Мы были втроем. Нолли не любила лес, и вообще она сказала, что пойдет к портнихе. Изольда сильно похудела за эти два дня, она утопала в большом свитере, подпоясанном ремнем, и казалась совсем маленькой и хрупкой, или это уже говорила во мне жалость к ней. Я боялся, что она, не дай бог, споткнется или зацепится за какую-нибудь ветку, и с ней опять случится это. Я невольно следил за каждым ее шагом, я стал как Ольвин.
Грибы мы клали в корзинки, а малину прямо в рот. Ее было слишком много. Было тихое, солнечное утро, волшебный, оторванный от жизни, прекрасный мир, торжество души, тела и желудка! Можно было сколько угодно объедаться малиной, валяться в траве, жмуриться от солнечных лучей, пробивающихся сквозь еловые лапы, и ничего не помнить, ничего!
В полдень набежали тучки, ветер встревоженно зашумел в кронах деревьев, дождь долго собирался, но, видно, раздумал. Я был бы рад и дождю! Мне давно уже не было так хорошо, казалось, что весь мир, кроме этого клочка леса, исчез. Его нет, а есть только я и мои новые друзья. И так будет вечно.
Пока я рубил колышки для костра, Ольвин куда-то исчез. Наверно, пошел за дровами. Изольда расстелила салфетку, выложила на нее наши съестные припасы и села на перевернутую корзину.
— Ноги устали, — улыбнулась она, — мало хожу!
В широком горле свитера шея ее казалась совсем тоненькой и беззащитной. Такими же беспомощными и тонкими выглядели кисти рук в растянутых отворотах рукавов. Она подтягивала рукава к локтям, но они снова соскальзывали.
— Мартин, детка, нож у тебя есть?
Я отнес ей нож. Я опять сидел у нее в ногах и смотрел на нее снизу вверх.
— Ну, какой я тебе детка?
— Не знаю, — проговорила она тихо и как будто даже огорченно, — почему ты так смотришь?
— Не могу понять, какая ты, — сказал я.
— Какая?
— Лицо у тебя неуловимое. Вот так — красивое… Так — не очень… А так — очень красивое…

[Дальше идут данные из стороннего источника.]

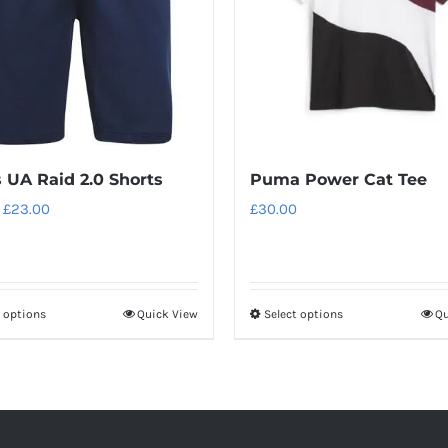
 UA Raid 2.0 Shorts
Puma Power Cat Tee
Original
Current
£
23.00
£
30.00
price
price
was:
is:
£28.00.
£23.00.
t options
Quick View
Select options
Qu
This
This
product
product
has
has
multiple
multiple
variants.
variants.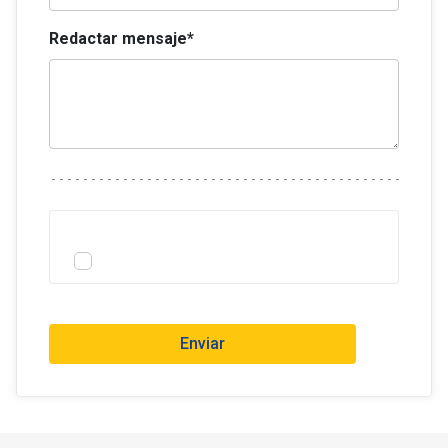
Redactar mensaje*
Enviar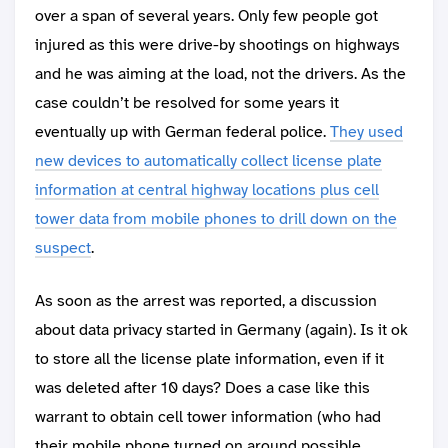
over a span of several years. Only few people got
injured as this were drive-by shootings on highways
and he was aiming at the load, not the drivers. As the
case couldn’t be resolved for some years it
eventually up with German federal police.
They used
new devices to automatically collect license plate
information at central highway locations plus cell
tower data from mobile phones to drill down on the
suspect
.
As soon as the arrest was reported, a discussion
about data privacy started in Germany (again). Is it ok
to store all the license plate information, even if it
was deleted after 10 days? Does a case like this
warrant to obtain cell tower information (who had
their mobile phone turned on around possible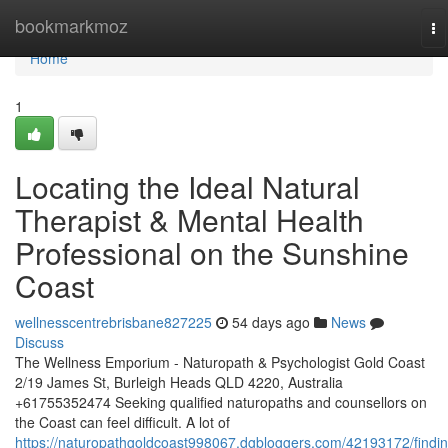
Home
bookmarkmoz
To
na
Home
1
Locating the Ideal Natural
Therapist & Mental Health
Professional on the Sunshine
Coast
wellnesscentrebrisbane827225
54 days ago
News
Discuss
The Wellness Emporium - Naturopath & Psychologist Gold Coast
2/19 James St, Burleigh Heads QLD 4220, Australia
+61755352474 Seeking qualified naturopaths and counsellors on
the Coast can feel difficult. A lot of
https://naturopathgoldcoast998067.dgbloggers.com/42193172/findin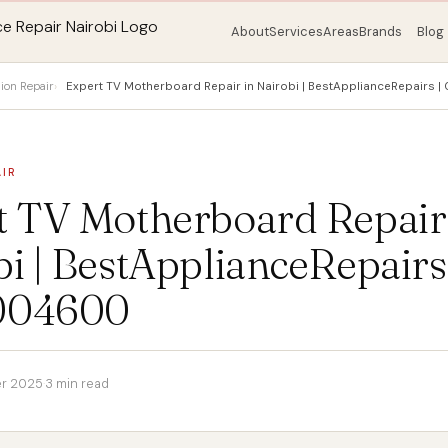
About
Services
Areas
Brands
Blog
sion Repair
Expert TV Motherboard Repair in Nairobi | BestApplianceRepairs
AIR
t TV Motherboard Repair
i | BestApplianceRepairs 
004600
r 2025
·
3 min read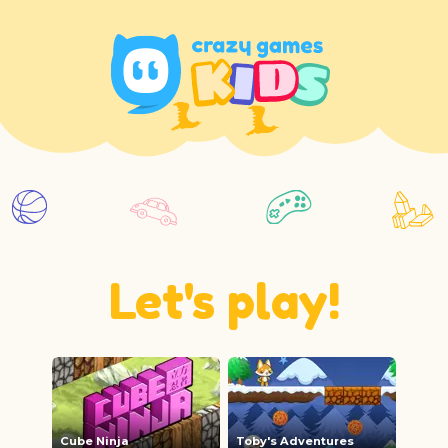
Let's play!
Cube Ninja
Toby's Adventures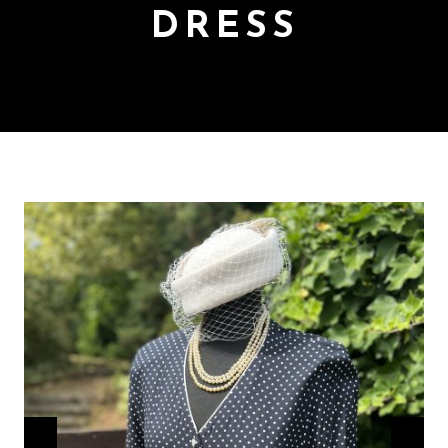
DRESS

Я как-то перестал замечать, что творится вокруг. Лесная поляна исчезла, мир сузился до нас двоих. Мы смотрели друг на друга, Изольда тоже меня рассматривала, словно видела в первый раз, удивленно и настороженно. Она наклонилась и кончиками пальцев дотронулась до моего шрама.
— Что это, Мартин?
— Плетка, — сказал я.
— Кто тебя ударил?
— Так… Один гнусный тип.
— Больно?
— Дело не в этом…
Она наклонилась и коснулась губами моей перекошенной щеки. Сердце заныло и заметалось, словно не знало, куда ему спрятаться.
— Это всё пройдет, — говорила она тихо, целуя мое лицо, я закрыл глаза и боялся пошевелиться, — мальчик мой, все заживет и забудется, и всё будет очень хорошо…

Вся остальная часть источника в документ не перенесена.